Well, today is my 60th birthday, whey hey. I had other plans, not very big ones, but suffice it to say they certainly involved me leaving the house.
Just a few drinks in the pub, with a few mates. I mean nothing was really organized, not a marquee or a river cruise. I just had said to a few people that I had a big one coming up and perhaps they might like to join me for a bevvy. As it happens, I didn’t actually get around to organizing anything, so it’s all probably for the best.
Cheers.
Anyway, my friend Lynette, known her for years, we’re not that close but I see her now and then and I ran into recently, well not literally we were the standard 2 metres apart and we both had our masks on, well I had a head scarf wrapped around my mouth she had a proper one, we were walking through London Fields so I waved and she waved back and I didn’t want to stand there miming, so I called her which felt a bit silly, what with her standing there and me here.

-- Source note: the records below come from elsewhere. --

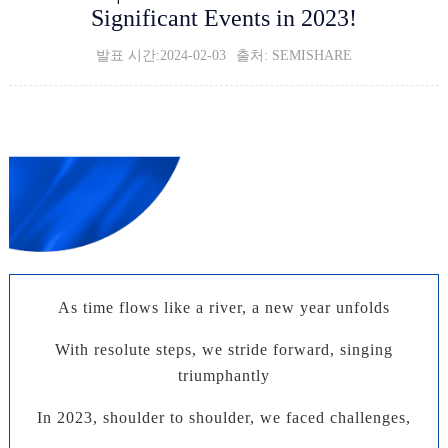
Significant Events in 2023!
발표 시간:2024-02-03
출처: SEMISHARE
2023 Work Summary
Summarize and Settle,
Leading the Future
As time flows like a river, a new year unfolds
With resolute steps, we stride forward, singing
triumphantly
In 2023, shoulder to shoulder, we faced challenges,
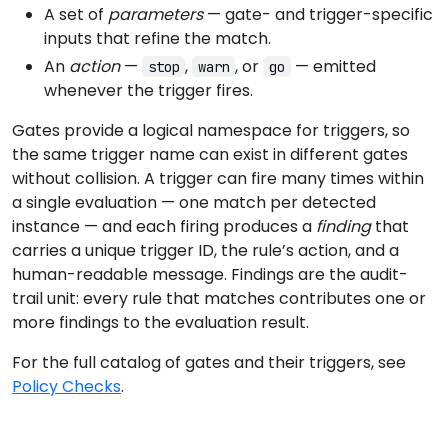
A set of
parameters
— gate- and trigger-specific
inputs that refine the match.
An
action
—
,
, or
— emitted
stop
warn
go
whenever the trigger fires.
Gates provide a logical namespace for triggers, so
the same trigger name can exist in different gates
without collision. A trigger can fire many times within
a single evaluation — one match per detected
instance — and each firing produces a
finding
that
carries a unique trigger ID, the rule’s action, and a
human-readable message. Findings are the audit-
trail unit: every rule that matches contributes one or
more findings to the evaluation result.
For the full catalog of gates and their triggers, see
Policy Checks
.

So, I called her and told her it was a big one for me and she and said why don’t you log on to a video conference call and we’ll all say cheers and sing you Happy Birthday?
Thing is she didn’t tell me how to do it, so I’ve tried my best.
Well, I’ve been trying to do exactly that for the last 2 hours but I’m useless with all this tech. My boy, Raymond he was good with it, he used to do bits for me but well, he’s been away, and I haven’t seen him for a while now and well, it’s probably all updated now anyway.
I’m coping, I still work, I’m a receptionist in a dentists, been there for years and years, wonder they still want me on the front desk. I know, I know, bit long in the tooth for all that, well I haven’t got a choice. I’m on my own and needs must. I’m not working now though, obviously. I went out to the shops earlier, for essentials, Prosecco and some pringles. Well, you’re only 60 once eh?
It’s terrible in the shops lately, before we had to do all this standing a ways from each other and respecting each other’s space so as not to get sick, I saw a terrible run in down the local Tesco. Woman shouting her head off at the staff, you’re all liars, liars!
I’m used to things kicking off in Hackney but this was not the time or the place, I mean we’re all stressed these days aren’t we?
Ooh she was cross, gone all the way to the shop for a big bottle of cooking oil and rang in especially to see if they had it in stock, they did so she drove down, well by the time she got there they’d sold out. People are buying up everything, I mean it would take me years to get through a big bottle of cooking oil, but she obviously had a thing for it or a she was feeding a massive family. Anyway, she ranted and raved like an angry lunatic.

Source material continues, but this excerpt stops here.